The High Court decision in this regard was indeed evocative of the sentiments of the nation. The people of Bangladesh have all along been of the opinion that the tragic happenings of August 15 are a blot on human conscience. At the same time, they have all along been in favor of observing the day in remembrance of Bangabandhu Sheikh Mujibur Rahman to whom Bangladesh owes its existence as an independent country.

 

The nation has always looked at the assassination of August 15 as the darkest period in the history of Bangladesh; and people of conscience have repeatedly underscored the idea that the men who carried out the heinous acts of killing had to be brought to justice.  At last, as the Sheikh Hasina-led Awami League came to power for the second time in 2009, it became possible to restore morality and rule of law in the country.
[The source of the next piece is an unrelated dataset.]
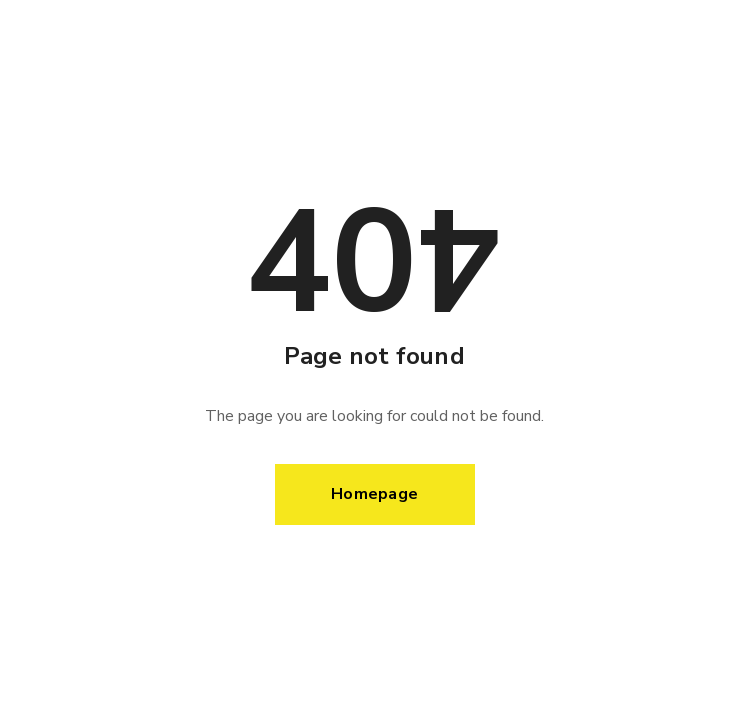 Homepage (374, 494)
Five of the twelve convicted killers of Sheikh Mujibur Rahman were brought to justice thirty five years after the crime and they were executed on January 28, 2010 in accordance with Supreme Court verdict. Six of the convicted killers are still on the run while one has died over a period of time.

 

High Court verdict striking down the ill-motivated decision of the BNP-led alliance government obviously cheered all sections of people of conscience the world over. And it will because of quite a few reasons. In the first place, it is a step toward reminding the nation as well as the world outside of the collective shame that the people went through when Sheikh Mujibur Rahman was murdered. Secondly, it is a clear sign that for all the darkness that the country has traversed in the years since the assassination, the people need to reassert the Bangabandhu’s legacies and values that have consistently underscored secular Bengali language, culture and heritage.

 

For BNP the reinstatement of state recognition of August 15 as National Mourning Day has come as a big shock. But this has undoubtedly reaffirmed belief that Bangabandhu Sheikh Mujibur Rahman was the undisputed Father of the Nation and what happened on August 15, 1975 was a heinous crime that must be condemned by all in unequivocal terms.